Sediment deposition impacts dune morphology and is a product of many environmental factors. Dune vegetation is related to post-storm dune recovery and morphology. Though it is widely agreed that vegetation impacts sediment deposition, this relationship has not yet been quantified in the field. This research was conducted at Isle of Palms, a meso-tidal barrier island in South Carolina, where we collected topographic and vegetation data over an incipient foredune. Vegetation data were classified by functional type (dune-builder or dune-stabilizer) or land cover (sand, wrack). We identified land cover changes resulting in greater surface roughness. To relate land cover change to morphologic change, we established the Aeolian Depositional Lag Time (ADLT) parameter, which is the average time between land cover change onset and first observed deposition. The average ADLT for all observations was 8.3 weeks.

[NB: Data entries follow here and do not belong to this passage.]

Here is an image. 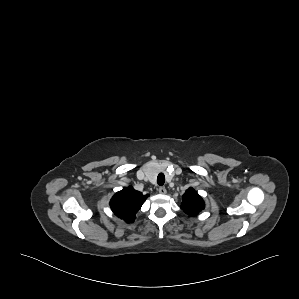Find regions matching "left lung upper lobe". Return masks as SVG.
<instances>
[{
  "label": "left lung upper lobe",
  "instance_id": "obj_1",
  "mask_svg": "<svg viewBox=\"0 0 299 299\" xmlns=\"http://www.w3.org/2000/svg\"><path fill=\"white\" fill-rule=\"evenodd\" d=\"M182 199L181 209L189 216H196L205 207L202 197L193 188H189Z\"/></svg>",
  "mask_w": 299,
  "mask_h": 299
}]
</instances>
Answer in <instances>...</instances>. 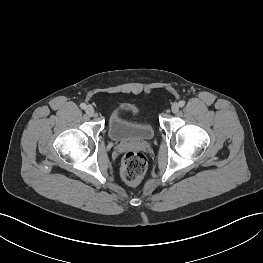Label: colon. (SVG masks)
<instances>
[{"label": "colon", "instance_id": "5ec220e1", "mask_svg": "<svg viewBox=\"0 0 263 263\" xmlns=\"http://www.w3.org/2000/svg\"><path fill=\"white\" fill-rule=\"evenodd\" d=\"M146 170L147 159L143 153L129 151L123 156L120 173L126 184L130 186L138 185L143 179Z\"/></svg>", "mask_w": 263, "mask_h": 263}]
</instances>
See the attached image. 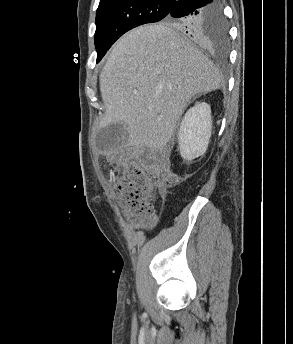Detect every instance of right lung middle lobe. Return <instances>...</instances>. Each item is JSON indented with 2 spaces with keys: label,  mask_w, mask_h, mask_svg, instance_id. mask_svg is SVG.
<instances>
[{
  "label": "right lung middle lobe",
  "mask_w": 293,
  "mask_h": 344,
  "mask_svg": "<svg viewBox=\"0 0 293 344\" xmlns=\"http://www.w3.org/2000/svg\"><path fill=\"white\" fill-rule=\"evenodd\" d=\"M174 2L169 0H106L100 2L96 13L95 46L97 63L112 44L125 32L139 25L163 20L183 31L189 19H174L169 13ZM194 19L205 27L202 43L225 50L228 46V31L221 6L210 13H203Z\"/></svg>",
  "instance_id": "obj_1"
}]
</instances>
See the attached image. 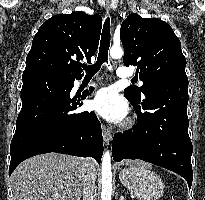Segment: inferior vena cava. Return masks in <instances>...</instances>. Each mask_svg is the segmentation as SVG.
I'll list each match as a JSON object with an SVG mask.
<instances>
[{"label":"inferior vena cava","instance_id":"obj_1","mask_svg":"<svg viewBox=\"0 0 205 200\" xmlns=\"http://www.w3.org/2000/svg\"><path fill=\"white\" fill-rule=\"evenodd\" d=\"M94 160L91 158L82 159V167L80 169V186L83 200H95V181L96 174L94 170Z\"/></svg>","mask_w":205,"mask_h":200}]
</instances>
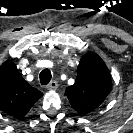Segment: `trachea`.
I'll list each match as a JSON object with an SVG mask.
<instances>
[{
    "label": "trachea",
    "instance_id": "1",
    "mask_svg": "<svg viewBox=\"0 0 133 133\" xmlns=\"http://www.w3.org/2000/svg\"><path fill=\"white\" fill-rule=\"evenodd\" d=\"M51 71L49 69H44L40 73V83L41 85H47L51 80Z\"/></svg>",
    "mask_w": 133,
    "mask_h": 133
}]
</instances>
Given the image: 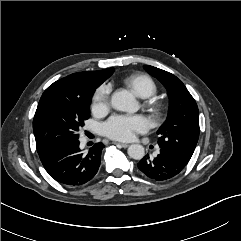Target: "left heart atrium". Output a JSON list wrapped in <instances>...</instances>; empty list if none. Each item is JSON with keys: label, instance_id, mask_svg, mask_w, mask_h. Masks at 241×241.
Masks as SVG:
<instances>
[{"label": "left heart atrium", "instance_id": "left-heart-atrium-1", "mask_svg": "<svg viewBox=\"0 0 241 241\" xmlns=\"http://www.w3.org/2000/svg\"><path fill=\"white\" fill-rule=\"evenodd\" d=\"M148 128L149 122L141 115H115L103 125L105 135L117 141H131Z\"/></svg>", "mask_w": 241, "mask_h": 241}]
</instances>
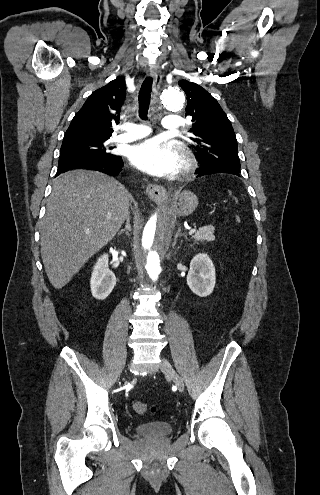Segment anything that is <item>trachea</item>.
I'll return each instance as SVG.
<instances>
[{"label": "trachea", "instance_id": "trachea-1", "mask_svg": "<svg viewBox=\"0 0 320 495\" xmlns=\"http://www.w3.org/2000/svg\"><path fill=\"white\" fill-rule=\"evenodd\" d=\"M152 78L147 77L139 92V117L143 120L148 119L147 113L150 103V92H151Z\"/></svg>", "mask_w": 320, "mask_h": 495}]
</instances>
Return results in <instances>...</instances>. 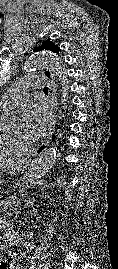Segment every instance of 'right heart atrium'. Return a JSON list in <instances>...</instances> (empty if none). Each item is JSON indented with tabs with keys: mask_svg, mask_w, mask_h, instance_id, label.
I'll return each instance as SVG.
<instances>
[{
	"mask_svg": "<svg viewBox=\"0 0 118 269\" xmlns=\"http://www.w3.org/2000/svg\"><path fill=\"white\" fill-rule=\"evenodd\" d=\"M8 135L12 139V141L18 146H22L26 143V139L20 134H8Z\"/></svg>",
	"mask_w": 118,
	"mask_h": 269,
	"instance_id": "right-heart-atrium-1",
	"label": "right heart atrium"
}]
</instances>
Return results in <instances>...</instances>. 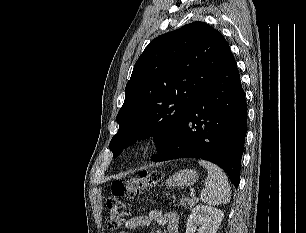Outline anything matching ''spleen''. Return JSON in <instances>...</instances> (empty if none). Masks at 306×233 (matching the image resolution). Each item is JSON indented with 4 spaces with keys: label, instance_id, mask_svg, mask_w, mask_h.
<instances>
[{
    "label": "spleen",
    "instance_id": "1",
    "mask_svg": "<svg viewBox=\"0 0 306 233\" xmlns=\"http://www.w3.org/2000/svg\"><path fill=\"white\" fill-rule=\"evenodd\" d=\"M198 163L204 166L208 173L200 195L202 202L214 206L229 203L231 191L225 172L211 162L199 160Z\"/></svg>",
    "mask_w": 306,
    "mask_h": 233
}]
</instances>
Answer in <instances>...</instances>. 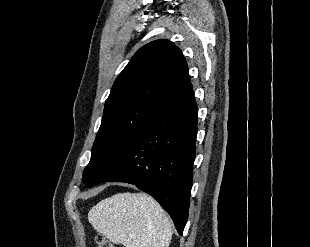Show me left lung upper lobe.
<instances>
[{
    "mask_svg": "<svg viewBox=\"0 0 310 247\" xmlns=\"http://www.w3.org/2000/svg\"><path fill=\"white\" fill-rule=\"evenodd\" d=\"M192 89L186 60L169 40L144 45L119 74L105 102L101 126L82 181L95 185L143 132Z\"/></svg>",
    "mask_w": 310,
    "mask_h": 247,
    "instance_id": "left-lung-upper-lobe-1",
    "label": "left lung upper lobe"
}]
</instances>
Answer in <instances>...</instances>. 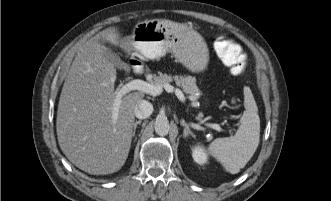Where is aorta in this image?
Segmentation results:
<instances>
[{
    "mask_svg": "<svg viewBox=\"0 0 331 201\" xmlns=\"http://www.w3.org/2000/svg\"><path fill=\"white\" fill-rule=\"evenodd\" d=\"M155 132L158 135H167L170 131L169 121L166 117H158L154 123Z\"/></svg>",
    "mask_w": 331,
    "mask_h": 201,
    "instance_id": "762f6f07",
    "label": "aorta"
}]
</instances>
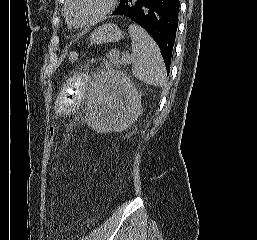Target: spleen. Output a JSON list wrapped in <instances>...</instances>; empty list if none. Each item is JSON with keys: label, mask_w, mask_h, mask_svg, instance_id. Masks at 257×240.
I'll list each match as a JSON object with an SVG mask.
<instances>
[{"label": "spleen", "mask_w": 257, "mask_h": 240, "mask_svg": "<svg viewBox=\"0 0 257 240\" xmlns=\"http://www.w3.org/2000/svg\"><path fill=\"white\" fill-rule=\"evenodd\" d=\"M132 40L133 62L132 74L140 81L163 87L166 84V70L160 49L151 36L138 25L128 28Z\"/></svg>", "instance_id": "obj_1"}]
</instances>
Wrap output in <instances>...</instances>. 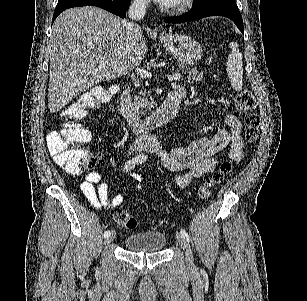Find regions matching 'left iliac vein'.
I'll return each mask as SVG.
<instances>
[{
	"instance_id": "1",
	"label": "left iliac vein",
	"mask_w": 307,
	"mask_h": 301,
	"mask_svg": "<svg viewBox=\"0 0 307 301\" xmlns=\"http://www.w3.org/2000/svg\"><path fill=\"white\" fill-rule=\"evenodd\" d=\"M177 242L181 246V248L184 250L185 257H186V264L189 267L194 268L195 264L193 261V254H192L190 245L187 242V240L183 237V235L179 232L177 233Z\"/></svg>"
}]
</instances>
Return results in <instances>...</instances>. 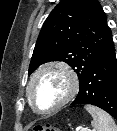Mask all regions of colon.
I'll use <instances>...</instances> for the list:
<instances>
[{
  "mask_svg": "<svg viewBox=\"0 0 117 131\" xmlns=\"http://www.w3.org/2000/svg\"><path fill=\"white\" fill-rule=\"evenodd\" d=\"M31 131H61V129L52 125H36Z\"/></svg>",
  "mask_w": 117,
  "mask_h": 131,
  "instance_id": "1",
  "label": "colon"
}]
</instances>
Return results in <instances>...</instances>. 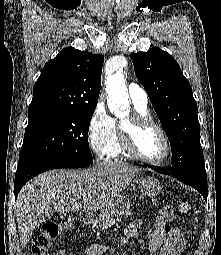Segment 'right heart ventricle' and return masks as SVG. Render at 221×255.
Listing matches in <instances>:
<instances>
[{
	"mask_svg": "<svg viewBox=\"0 0 221 255\" xmlns=\"http://www.w3.org/2000/svg\"><path fill=\"white\" fill-rule=\"evenodd\" d=\"M134 110L139 115L148 116L147 107H142L134 104ZM104 155L110 159L132 158V156L124 149L121 143L119 136V125L115 120L111 134L104 147Z\"/></svg>",
	"mask_w": 221,
	"mask_h": 255,
	"instance_id": "obj_1",
	"label": "right heart ventricle"
}]
</instances>
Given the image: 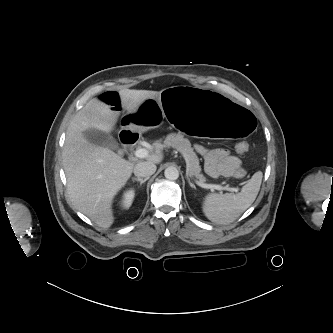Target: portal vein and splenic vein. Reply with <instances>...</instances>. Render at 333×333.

We analyze the rates of topographic change within each land cover type and analyze the distribution of land cover change and cumulative morphologic change over one year. Results suggest dune-builders and dune-stabilizers have different depositional impacts, likely due to differences in surface roughness and habitat preferences. The average topographic rate of change for all observations in this study was 1.1 cm/ADLT period. We present a conceptual model for seaward expansion of vegetation in an incipient foredune, considering varying surface roughness of vegetation types. As land cover changes, deposition rates vary based on vegetation type and associated surface roughness. Deposition rates slow as vegetation matures; surface roughness increases are dependent on plant growth. The varying surface roughness lengths associated with different functional types impact aeolian deposition.